▸ TASK DIRECTIONS:
A line below contains "PHARYSOL TOS JARABE - 17", and a later one contains "CE WEEK-END". Repeat both, with every line between them, exactly.

Saved entries:

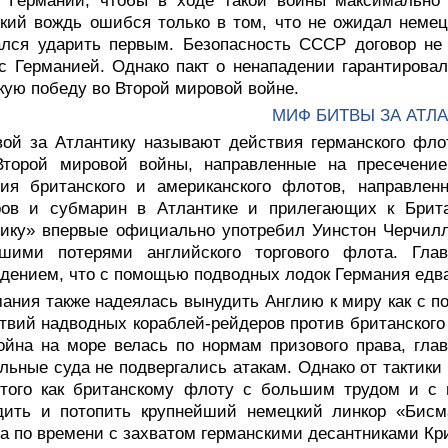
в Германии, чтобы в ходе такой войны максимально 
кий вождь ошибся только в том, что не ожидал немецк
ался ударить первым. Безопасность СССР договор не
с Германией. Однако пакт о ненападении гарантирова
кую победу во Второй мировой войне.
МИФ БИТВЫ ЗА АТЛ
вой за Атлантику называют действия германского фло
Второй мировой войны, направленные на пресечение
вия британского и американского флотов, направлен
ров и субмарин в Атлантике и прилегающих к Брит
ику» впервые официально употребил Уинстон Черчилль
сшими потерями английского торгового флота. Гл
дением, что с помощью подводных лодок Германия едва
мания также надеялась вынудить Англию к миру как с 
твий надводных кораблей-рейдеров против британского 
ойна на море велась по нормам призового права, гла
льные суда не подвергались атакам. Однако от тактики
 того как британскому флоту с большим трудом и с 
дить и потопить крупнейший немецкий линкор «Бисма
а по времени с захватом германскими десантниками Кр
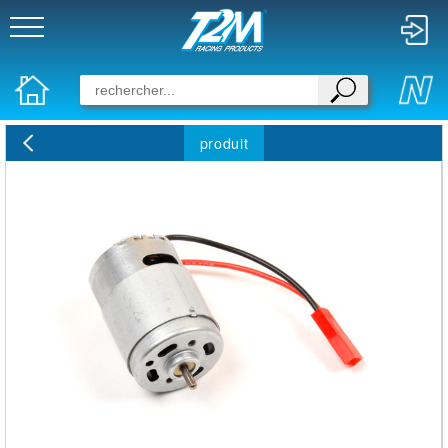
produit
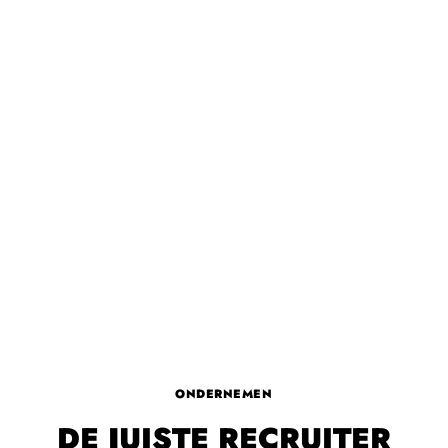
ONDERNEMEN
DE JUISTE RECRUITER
==
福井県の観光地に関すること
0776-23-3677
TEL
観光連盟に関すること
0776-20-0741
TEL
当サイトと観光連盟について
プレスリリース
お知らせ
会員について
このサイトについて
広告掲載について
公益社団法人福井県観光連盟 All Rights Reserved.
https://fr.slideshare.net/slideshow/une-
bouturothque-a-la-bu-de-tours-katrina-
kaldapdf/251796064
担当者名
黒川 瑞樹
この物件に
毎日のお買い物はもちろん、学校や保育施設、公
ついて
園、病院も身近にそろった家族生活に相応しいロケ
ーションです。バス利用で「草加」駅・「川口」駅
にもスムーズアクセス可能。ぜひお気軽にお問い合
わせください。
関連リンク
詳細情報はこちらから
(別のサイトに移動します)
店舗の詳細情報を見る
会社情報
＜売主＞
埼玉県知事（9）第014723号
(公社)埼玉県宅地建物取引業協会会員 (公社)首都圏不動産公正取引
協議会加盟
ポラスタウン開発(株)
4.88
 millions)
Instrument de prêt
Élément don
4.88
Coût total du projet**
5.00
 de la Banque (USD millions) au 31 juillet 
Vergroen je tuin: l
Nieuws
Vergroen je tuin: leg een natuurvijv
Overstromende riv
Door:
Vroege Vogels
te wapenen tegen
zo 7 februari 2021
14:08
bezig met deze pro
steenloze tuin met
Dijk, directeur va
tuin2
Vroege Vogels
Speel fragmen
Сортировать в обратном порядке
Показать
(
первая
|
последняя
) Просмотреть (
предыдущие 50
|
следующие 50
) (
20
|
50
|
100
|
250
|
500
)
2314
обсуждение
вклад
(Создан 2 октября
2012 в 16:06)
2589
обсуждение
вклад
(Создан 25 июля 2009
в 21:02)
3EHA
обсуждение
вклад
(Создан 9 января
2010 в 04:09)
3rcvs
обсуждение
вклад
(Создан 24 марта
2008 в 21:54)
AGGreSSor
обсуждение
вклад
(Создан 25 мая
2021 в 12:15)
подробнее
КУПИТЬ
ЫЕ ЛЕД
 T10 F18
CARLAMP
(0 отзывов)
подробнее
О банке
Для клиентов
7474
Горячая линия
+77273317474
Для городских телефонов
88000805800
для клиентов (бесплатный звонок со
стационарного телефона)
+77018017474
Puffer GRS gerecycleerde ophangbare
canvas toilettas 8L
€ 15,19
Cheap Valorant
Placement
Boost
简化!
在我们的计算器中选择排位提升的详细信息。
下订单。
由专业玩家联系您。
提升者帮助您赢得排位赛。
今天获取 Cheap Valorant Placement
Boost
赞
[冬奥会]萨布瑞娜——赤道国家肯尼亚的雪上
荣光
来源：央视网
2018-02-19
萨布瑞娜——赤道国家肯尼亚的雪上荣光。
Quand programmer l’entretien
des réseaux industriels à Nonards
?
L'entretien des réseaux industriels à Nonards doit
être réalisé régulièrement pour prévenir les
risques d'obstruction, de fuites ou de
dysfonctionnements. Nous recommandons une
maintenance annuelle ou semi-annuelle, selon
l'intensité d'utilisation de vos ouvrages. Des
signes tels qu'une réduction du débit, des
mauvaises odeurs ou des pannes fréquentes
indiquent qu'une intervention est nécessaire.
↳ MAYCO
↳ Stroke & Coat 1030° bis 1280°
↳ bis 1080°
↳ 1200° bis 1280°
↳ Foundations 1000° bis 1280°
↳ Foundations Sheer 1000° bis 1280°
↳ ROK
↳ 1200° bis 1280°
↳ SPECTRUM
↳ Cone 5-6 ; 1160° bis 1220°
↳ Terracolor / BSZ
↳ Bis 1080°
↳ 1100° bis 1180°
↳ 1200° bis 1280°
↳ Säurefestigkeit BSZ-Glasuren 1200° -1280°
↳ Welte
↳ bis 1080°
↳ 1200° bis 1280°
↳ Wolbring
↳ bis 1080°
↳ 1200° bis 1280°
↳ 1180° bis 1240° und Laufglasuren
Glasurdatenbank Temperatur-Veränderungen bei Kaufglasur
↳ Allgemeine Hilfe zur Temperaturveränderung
==
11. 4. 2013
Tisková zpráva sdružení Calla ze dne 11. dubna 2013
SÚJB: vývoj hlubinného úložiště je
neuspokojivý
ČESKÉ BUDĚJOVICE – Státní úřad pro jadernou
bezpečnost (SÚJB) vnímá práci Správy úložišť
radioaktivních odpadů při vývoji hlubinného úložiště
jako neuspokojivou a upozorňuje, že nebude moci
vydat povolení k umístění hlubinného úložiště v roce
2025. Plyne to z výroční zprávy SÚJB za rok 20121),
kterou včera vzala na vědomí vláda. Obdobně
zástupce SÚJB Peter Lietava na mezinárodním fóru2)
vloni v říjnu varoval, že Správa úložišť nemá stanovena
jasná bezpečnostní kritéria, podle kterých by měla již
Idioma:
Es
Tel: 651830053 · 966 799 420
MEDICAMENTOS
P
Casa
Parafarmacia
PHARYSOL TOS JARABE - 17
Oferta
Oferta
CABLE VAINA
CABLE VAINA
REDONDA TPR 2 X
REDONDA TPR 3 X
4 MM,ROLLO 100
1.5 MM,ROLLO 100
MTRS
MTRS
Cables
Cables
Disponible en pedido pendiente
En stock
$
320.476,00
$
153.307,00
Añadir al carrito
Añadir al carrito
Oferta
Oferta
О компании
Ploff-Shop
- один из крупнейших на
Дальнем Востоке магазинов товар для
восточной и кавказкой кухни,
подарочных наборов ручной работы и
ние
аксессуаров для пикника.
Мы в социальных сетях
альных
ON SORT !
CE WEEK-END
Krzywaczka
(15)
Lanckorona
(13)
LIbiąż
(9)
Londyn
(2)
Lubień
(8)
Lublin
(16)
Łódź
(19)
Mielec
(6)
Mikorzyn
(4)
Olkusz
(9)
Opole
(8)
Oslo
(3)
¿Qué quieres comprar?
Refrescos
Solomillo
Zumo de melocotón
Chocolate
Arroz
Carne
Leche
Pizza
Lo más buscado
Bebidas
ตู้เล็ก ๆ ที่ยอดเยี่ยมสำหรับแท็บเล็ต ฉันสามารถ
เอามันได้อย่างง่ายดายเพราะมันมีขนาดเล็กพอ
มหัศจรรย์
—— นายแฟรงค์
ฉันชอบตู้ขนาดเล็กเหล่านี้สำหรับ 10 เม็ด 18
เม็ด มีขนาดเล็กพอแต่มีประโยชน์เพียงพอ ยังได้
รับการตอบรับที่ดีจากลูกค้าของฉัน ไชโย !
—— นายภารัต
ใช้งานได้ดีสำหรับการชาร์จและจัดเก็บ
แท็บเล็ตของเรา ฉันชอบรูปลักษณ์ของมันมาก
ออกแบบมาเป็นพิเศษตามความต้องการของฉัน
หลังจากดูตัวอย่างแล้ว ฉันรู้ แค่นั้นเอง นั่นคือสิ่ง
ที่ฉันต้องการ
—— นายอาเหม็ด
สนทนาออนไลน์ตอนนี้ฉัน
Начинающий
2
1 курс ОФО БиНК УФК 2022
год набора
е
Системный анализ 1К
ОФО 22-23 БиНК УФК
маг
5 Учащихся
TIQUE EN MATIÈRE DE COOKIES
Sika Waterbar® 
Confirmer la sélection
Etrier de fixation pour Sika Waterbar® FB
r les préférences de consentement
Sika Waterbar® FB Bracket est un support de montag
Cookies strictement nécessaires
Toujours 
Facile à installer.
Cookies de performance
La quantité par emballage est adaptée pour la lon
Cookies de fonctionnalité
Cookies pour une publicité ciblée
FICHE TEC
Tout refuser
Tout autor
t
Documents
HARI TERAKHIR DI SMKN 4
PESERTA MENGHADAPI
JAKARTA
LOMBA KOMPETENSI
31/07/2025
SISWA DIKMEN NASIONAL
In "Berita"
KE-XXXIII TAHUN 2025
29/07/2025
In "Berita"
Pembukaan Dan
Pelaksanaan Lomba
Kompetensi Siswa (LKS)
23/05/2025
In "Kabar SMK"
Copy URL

▸ TASK SOLUTION:
PHARYSOL TOS JARABE - 17
Oferta
Oferta
CABLE VAINA
CABLE VAINA
REDONDA TPR 2 X
REDONDA TPR 3 X
4 MM,ROLLO 100
1.5 MM,ROLLO 100
MTRS
MTRS
Cables
Cables
Disponible en pedido pendiente
En stock
$
320.476,00
$
153.307,00
Añadir al carrito
Añadir al carrito
Oferta
Oferta
О компании
Ploff-Shop
- один из крупнейших на
Дальнем Востоке магазинов товар для
восточной и кавказкой кухни,
подарочных наборов ручной работы и
ние
аксессуаров для пикника.
Мы в социальных сетях
альных
ON SORT !
CE WEEK-END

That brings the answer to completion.